■ **WORK TO COMPLETE**
Only lines holding the word "pool" are wanted from the records; copy all of them.

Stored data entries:
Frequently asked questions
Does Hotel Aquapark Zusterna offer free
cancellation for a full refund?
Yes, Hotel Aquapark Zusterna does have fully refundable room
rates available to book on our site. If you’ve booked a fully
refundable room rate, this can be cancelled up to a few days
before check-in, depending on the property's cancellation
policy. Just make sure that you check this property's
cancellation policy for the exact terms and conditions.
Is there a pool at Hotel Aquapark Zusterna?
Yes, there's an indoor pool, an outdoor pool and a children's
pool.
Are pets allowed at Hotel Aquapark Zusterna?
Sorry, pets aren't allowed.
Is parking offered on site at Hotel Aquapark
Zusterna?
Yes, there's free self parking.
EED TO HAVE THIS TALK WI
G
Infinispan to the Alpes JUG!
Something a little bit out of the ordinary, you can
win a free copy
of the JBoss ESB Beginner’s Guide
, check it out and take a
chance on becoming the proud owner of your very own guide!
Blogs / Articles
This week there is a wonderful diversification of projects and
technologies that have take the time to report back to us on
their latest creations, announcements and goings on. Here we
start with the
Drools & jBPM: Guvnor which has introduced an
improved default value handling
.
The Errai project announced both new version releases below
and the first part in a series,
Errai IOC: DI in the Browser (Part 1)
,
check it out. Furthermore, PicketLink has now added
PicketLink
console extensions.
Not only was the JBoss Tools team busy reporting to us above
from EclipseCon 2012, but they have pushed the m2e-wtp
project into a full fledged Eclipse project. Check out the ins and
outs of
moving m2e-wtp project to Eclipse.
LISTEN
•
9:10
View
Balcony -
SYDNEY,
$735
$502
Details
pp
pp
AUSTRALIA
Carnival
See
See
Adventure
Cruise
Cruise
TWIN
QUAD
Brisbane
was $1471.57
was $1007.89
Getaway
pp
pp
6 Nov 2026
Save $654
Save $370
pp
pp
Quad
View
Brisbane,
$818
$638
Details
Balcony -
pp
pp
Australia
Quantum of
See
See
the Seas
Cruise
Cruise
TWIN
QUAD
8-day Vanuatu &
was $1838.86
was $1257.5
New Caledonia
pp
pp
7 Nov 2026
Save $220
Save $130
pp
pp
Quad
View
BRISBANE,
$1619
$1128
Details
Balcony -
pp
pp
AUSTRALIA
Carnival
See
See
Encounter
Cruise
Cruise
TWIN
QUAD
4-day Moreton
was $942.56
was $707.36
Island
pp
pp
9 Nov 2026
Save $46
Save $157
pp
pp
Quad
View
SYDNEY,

■ **REPLY**
Is there a pool at Hotel Aquapark Zusterna?
Yes, there's an indoor pool, an outdoor pool and a children's
pool.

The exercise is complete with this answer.